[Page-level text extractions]
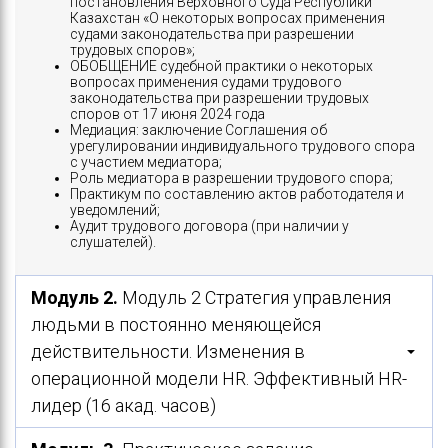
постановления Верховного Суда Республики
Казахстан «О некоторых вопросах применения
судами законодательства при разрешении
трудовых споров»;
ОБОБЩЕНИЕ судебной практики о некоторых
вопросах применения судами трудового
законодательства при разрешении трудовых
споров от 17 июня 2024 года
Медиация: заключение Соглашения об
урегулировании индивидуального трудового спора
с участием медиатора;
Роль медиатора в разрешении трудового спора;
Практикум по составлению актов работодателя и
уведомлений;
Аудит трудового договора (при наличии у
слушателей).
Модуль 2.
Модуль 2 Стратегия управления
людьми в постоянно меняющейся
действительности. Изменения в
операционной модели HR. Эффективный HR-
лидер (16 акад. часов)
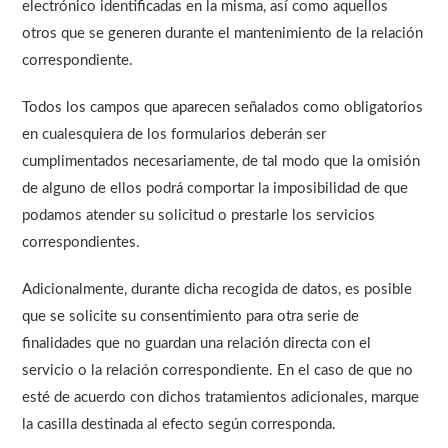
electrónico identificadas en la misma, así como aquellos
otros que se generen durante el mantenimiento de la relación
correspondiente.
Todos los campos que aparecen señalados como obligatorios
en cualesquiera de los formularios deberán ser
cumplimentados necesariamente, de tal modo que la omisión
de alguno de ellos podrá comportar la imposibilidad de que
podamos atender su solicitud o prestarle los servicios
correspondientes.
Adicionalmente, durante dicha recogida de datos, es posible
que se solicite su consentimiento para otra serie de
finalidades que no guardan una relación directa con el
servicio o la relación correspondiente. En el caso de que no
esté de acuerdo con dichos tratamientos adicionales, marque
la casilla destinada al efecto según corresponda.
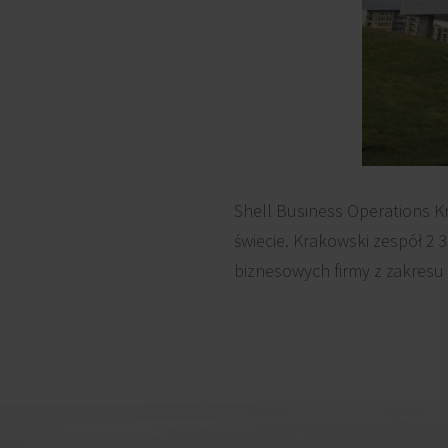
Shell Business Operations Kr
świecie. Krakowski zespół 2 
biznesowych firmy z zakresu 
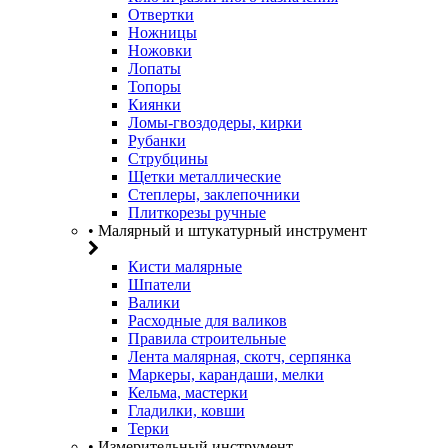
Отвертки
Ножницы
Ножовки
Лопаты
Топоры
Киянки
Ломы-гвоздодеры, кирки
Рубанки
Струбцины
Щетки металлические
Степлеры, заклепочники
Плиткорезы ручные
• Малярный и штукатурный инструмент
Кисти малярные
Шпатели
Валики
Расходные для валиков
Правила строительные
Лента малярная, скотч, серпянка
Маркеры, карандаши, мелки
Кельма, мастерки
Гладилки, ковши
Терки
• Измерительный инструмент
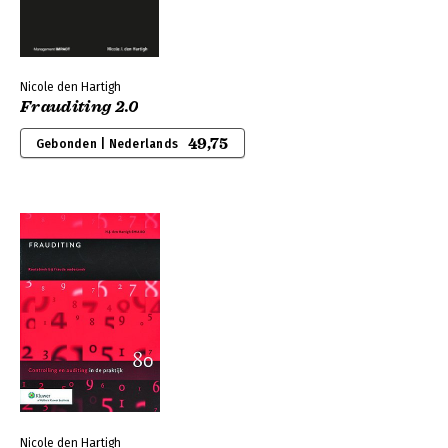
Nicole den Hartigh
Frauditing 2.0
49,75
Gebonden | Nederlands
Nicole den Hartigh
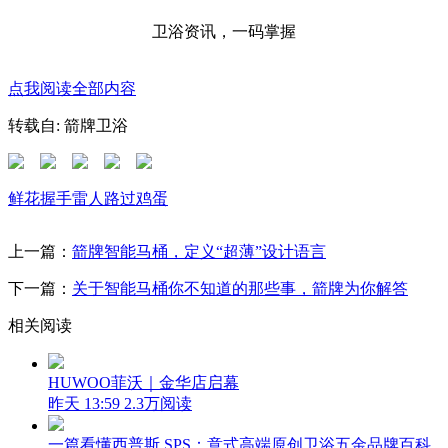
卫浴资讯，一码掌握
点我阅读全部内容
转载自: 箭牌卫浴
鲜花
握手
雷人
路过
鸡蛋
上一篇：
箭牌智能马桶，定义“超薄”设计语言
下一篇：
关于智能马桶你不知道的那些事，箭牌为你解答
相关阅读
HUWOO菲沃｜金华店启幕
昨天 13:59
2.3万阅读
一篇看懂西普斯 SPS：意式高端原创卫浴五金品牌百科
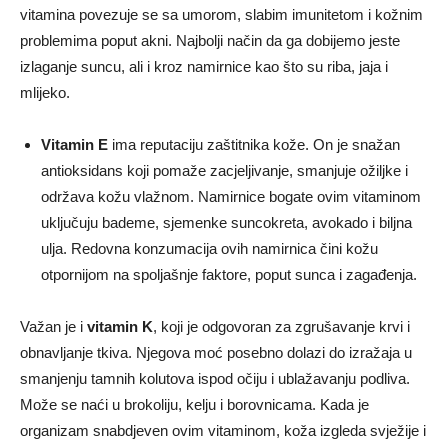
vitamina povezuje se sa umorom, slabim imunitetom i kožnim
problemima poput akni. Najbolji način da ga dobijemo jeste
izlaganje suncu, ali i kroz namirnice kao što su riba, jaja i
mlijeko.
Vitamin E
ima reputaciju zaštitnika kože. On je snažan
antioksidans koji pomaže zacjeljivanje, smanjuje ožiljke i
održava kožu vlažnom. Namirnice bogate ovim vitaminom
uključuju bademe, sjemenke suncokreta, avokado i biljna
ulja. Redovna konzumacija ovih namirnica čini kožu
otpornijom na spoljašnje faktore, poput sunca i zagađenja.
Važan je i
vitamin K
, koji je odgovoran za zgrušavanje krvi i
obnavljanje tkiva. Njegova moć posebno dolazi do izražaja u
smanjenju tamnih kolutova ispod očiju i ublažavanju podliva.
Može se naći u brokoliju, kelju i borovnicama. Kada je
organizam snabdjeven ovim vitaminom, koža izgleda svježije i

**Prompt:** All lines in the data that contain the word "инструмент" should be copied.

**Reply to the exercise:**
• Малярный и штукатурный инструмент
• Измерительный инструмент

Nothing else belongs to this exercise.